The measure appeared on track for passage by unanimous consent before Congress broke for the Easter recess, but a senior Democratic aide confirmed to Roll Call that a hold from the Republican side of the aisle derailed that attempt. It’s unclear who placed the hold and why.
An aide for Sen. Lamar Alexander (R-Tenn.), a co-sponsor of the bill, said he understood that the hold was due to lack of information and fear that the initiative would be costly.
The bill would not cost taxpayers anything, Alexander’s aide stressed — as did co-sponsor Sen. Charles Schumer (D-N.Y.) and a Levin aide.
“This is a smart way for the Senate to point the way to an energy-independent future at no cost to the taxpayer,” Schumer said in a statement.
Lawmakers and staffers charging electric car batteries on Senate property would have to pay the AOC a usage fee each month, they said. This would ensure that electricity consumed by only a small number of people wouldn’t be lumped into the government’s larger monthly electric bill.

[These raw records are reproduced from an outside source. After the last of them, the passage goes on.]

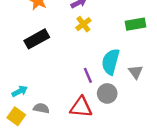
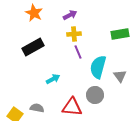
yellow cross: (83, 24) -> (74, 34), turned 32
purple line: (88, 75) -> (78, 52), moved
cyan arrow: (20, 91) -> (53, 79), moved

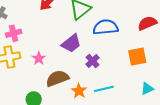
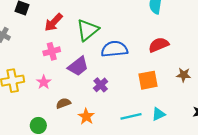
pink cross: (14, 33) -> (52, 51), moved
brown semicircle: (57, 78) -> (63, 103), size x0.6
cyan line: (104, 89) -> (131, 116), moved

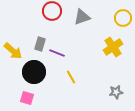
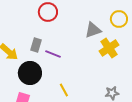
gray triangle: (82, 17) -> (93, 30), moved
yellow line: (71, 77) -> (64, 90), moved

And while the Congressional Budget Office originally estimated it would cost $6,000 to install six charging stations in the Senate garage, Alexander’s aide said that was the cost for installing only one type of system. The AOC, he said, is now exploring a cheaper option: designate six parking spaces located near outlets as reserved for electric cars only and require the car owners to bring their own extension cords and plugs.
In this case, the AOC would only have to front the cost of designating the spaces, monitoring that the spaces are being used correctly, collecting monthly fees and writing reports on the initiative’s progress (as the legislation requires).

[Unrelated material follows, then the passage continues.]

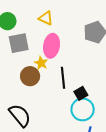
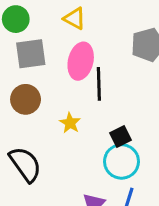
yellow star: (41, 63) -> (70, 123), moved
brown circle: (30, 76) -> (26, 99), moved
black line: (63, 78) -> (99, 84), moved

Eva Malecki, spokeswoman for the AOC, said the office does not comment on pending legislation.
The current expectation is that the bill will be passed at some point during the Senate’s next work period.
On the House side, however, the legislation has a less certain future.

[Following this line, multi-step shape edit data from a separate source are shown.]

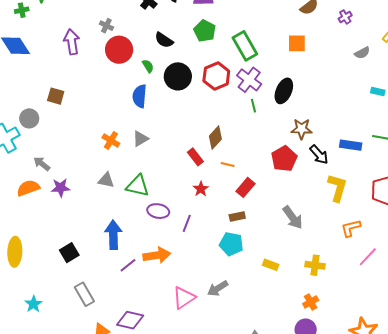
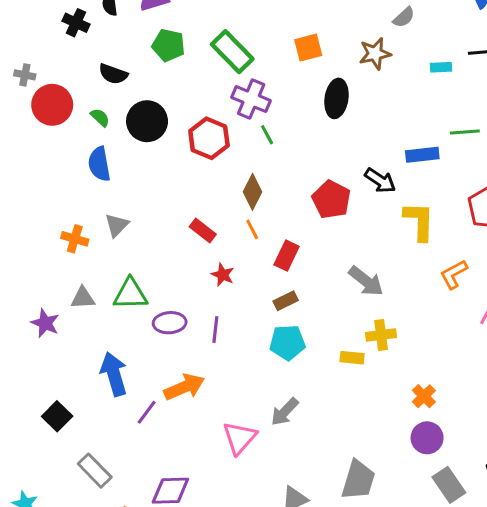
orange square: (297, 43) -> (308, 48), moved
red hexagon: (216, 76) -> (209, 138), moved
black ellipse: (284, 91) -> (336, 98), moved
brown star: (302, 129) -> (375, 54), moved
brown diamond: (215, 138) -> (252, 192), moved
orange line: (228, 165) -> (252, 229), turned 64
purple star: (61, 188) -> (45, 323), moved, turned -30
yellow cross: (315, 265) -> (381, 335), moved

Alexander’s aide said the bill, which deals only with Senate property, will likely get House passage in keeping with a tradition in which one side defers to the other side’s chamber-specific priorities.
But Dave Holtz, a spokesman for Rep. Dale Kildee, is not so sure. The Michigan Democrat has introduced legislation that would put electric-car charging stations in House garages, and it has seen no movement so far.
Holtz said that while passage of the Senate bill could compel House leadership to take up Kildee’s bill, the chamber’s caucus of very conservative Republicans is likely to wield its influence against promoting electric cars — and spending any money on them — in either side of the Capitol.
Library of Congress Lactation Center Opens
Several months in the making, the first of two lactation centers at the Library of Congress is open for business.
Nan Ernst, chief steward for the LOC’s professional guild, announced Friday that the Madison Building’s center opened last month to the cheers of “about 40 employees.”
The former staff lounge was transformed into a lactation center by the AOC, as designed by LOC’s facility services department. The center, which provides “a private, secure and sanitary environment for nursing mothers,” is accessible through an enrollment process with the Health Services Office.
“I am so proud of the Library of Congress for dedicating resources to working mothers and opening this wonderful facility,” Ernst told Roll Call.
Construction of a lactation facility in the John Adams Building is in the planning stages.